E o conhecimento de tal questão não constitui de modo algum um excesso de pronúncia deste Tribunal de apelação, nem, muito menos, uma decisão surpresa, porquanto, a Recorrente primitiva, atentas as conclusões do recurso interposto contra a decisão da 1.ª instância, a tal temática o exigiu directamente (à nossa pronúncia), conforme se pode constatar das seguintes conclusões recursivas (as da Recorrente primitiva):
14. a omissão do despacho de aperfeiçoamento gera uma nulidade processual, visto que se trata, dado o seu caráter de vinculatividade, da omissão de uma formalidade que a lei prescreve e cuja omissão pode influir no exame e na decisão da causa.
15. Ora, in casu é a obrigação do juiz convidar as partes a suprir as deficiências dos seus articulados é um poder- dever, isto é, um poder vinculado que o juiz não pode deixar de cumprir sob pena de incorrer numa nulidade processual por a omissão por ele cometida ser suscetível de influir no exame e na decisão da causa.

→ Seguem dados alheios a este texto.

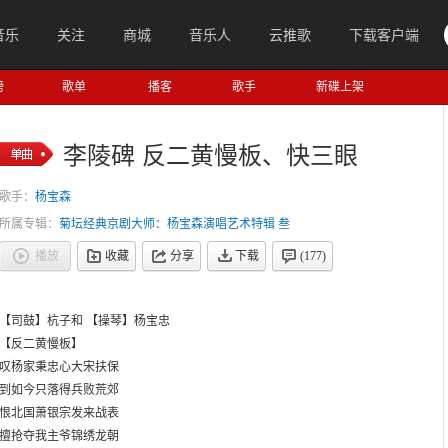
音乐
关注
商城
音乐人
云推歌
下载客户端
榜
歌单
播客
歌手
新碟上架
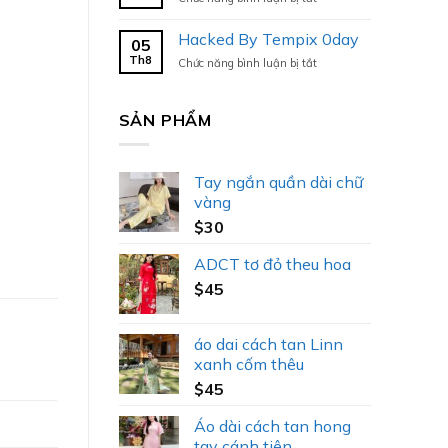
Hacked
By
Hacked By Tempix 0day
05
Tempix
Th8
ở
Chức năng bình luận bị tắt
0day
Hacked
By
Tempix
SẢN PHẨM
0day
Tay ngắn quần dài chữ
vàng
$
30
ADCT tơ đỏ theu hoa
$
45
áo dai cách tan Linn
xanh cốm thêu
$
45
Áo dài cách tan hong
tay cánh tiên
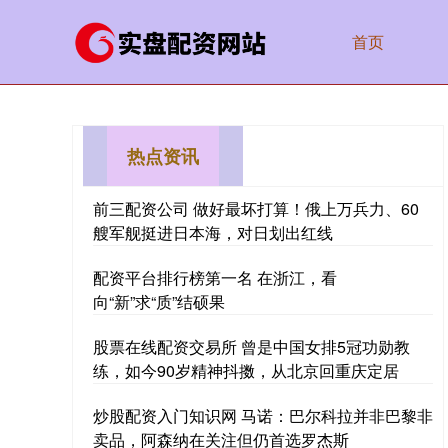
首页
热点资讯
前三配资公司 做好最坏打算！俄上万兵力、60
艘军舰挺进日本海，对日划出红线
配资平台排行榜第一名 在浙江，看
向“新”求“质”结硕果
股票在线配资交易所 曾是中国女排5冠功勋教
练，如今90岁精神抖擞，从北京回重庆定居
炒股配资入门知识网 马诺：巴尔科拉并非巴黎非
卖品，阿森纳在关注但仍首选罗杰斯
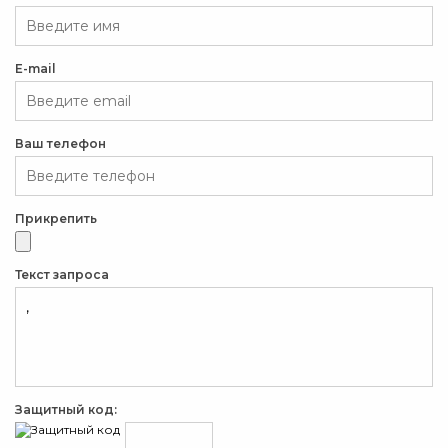
E-mail
Ваш телефон
Прикрепить
Текст запроса
Защитный код:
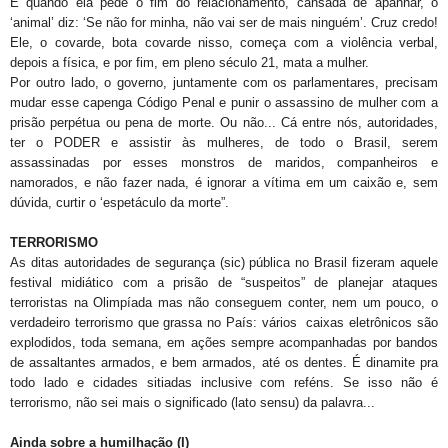
E quando ela pede o fim do relacionamento, cansada de apanhar, o
‘animal’ diz: ‘Se não for minha, não vai ser de mais ninguém’. Cruz credo!
Ele, o covarde, bota covarde nisso, começa com a violência verbal,
depois a física, e por fim, em pleno século 21, mata a mulher.
Por outro lado, o governo, juntamente com os parlamentares, precisam
mudar esse capenga Código Penal e punir o assassino de mulher com a
prisão perpétua ou pena de morte. Ou não... Cá entre nós, autoridades,
ter o PODER e assistir às mulheres, de todo o Brasil, serem
assassinadas por esses monstros de maridos, companheiros e
namorados, e não fazer nada, é ignorar a vítima em um caixão e, sem
dúvida, curtir o ‘espetáculo da morte”.
TERRORISMO
As ditas autoridades de segurança (sic) pública no Brasil fizeram aquele
festival midiático com a prisão de “suspeitos” de planejar ataques
terroristas na Olimpíada mas não conseguem conter, nem um pouco, o
verdadeiro terrorismo que grassa no País: vários caixas eletrônicos são
explodidos, toda semana, em ações sempre acompanhadas por bandos
de assaltantes armados, e bem armados, até os dentes. É dinamite pra
todo lado e cidades sitiadas inclusive com reféns. Se isso não é
terrorismo, não sei mais o significado (lato sensu) da palavra...
Ainda sobre a humilhação (I)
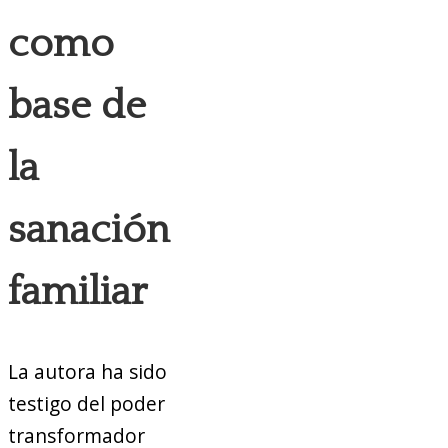
como
base de
la
sanación
familiar
La autora ha sido
testigo del poder
transformador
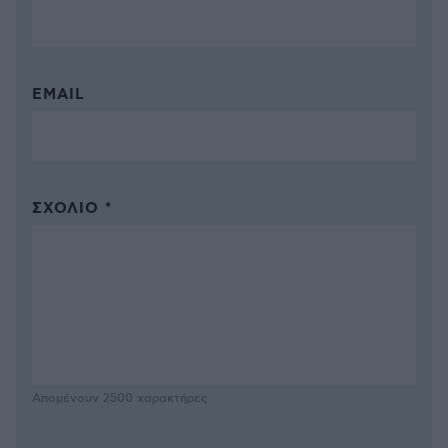
EMAIL
ΣΧΌΛΙΟ *
Απομένουν
2500
χαρακτήρες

16. No caso dos autos, é inequívoco que impendia sobre o Tribunal a quo o poder-dever de convidar a Requerente a dar cumprimento ao disposto no n.º 5 do artigo 114.º do CPTA na fase prévia ao despacho liminar, mas não o tendo feito, o mesmo incorreu numa nulidade processual, devendo, por isso, ser anulada a sentença proferida nestes autos.
Aliás, a Recorrente primitiva não termina a sua peça de recurso sem pedir ainda a anulação do “saneador-sentença, julgando como não existindo contrainteressados, directamente prejudicados pela adoção da providência aqui em causa, ou caso assim não se entenda,
Determinar à 1.ª Instância, que dirija convite à Recorrente para que supra o vício de que padece o seu articulado inicial.”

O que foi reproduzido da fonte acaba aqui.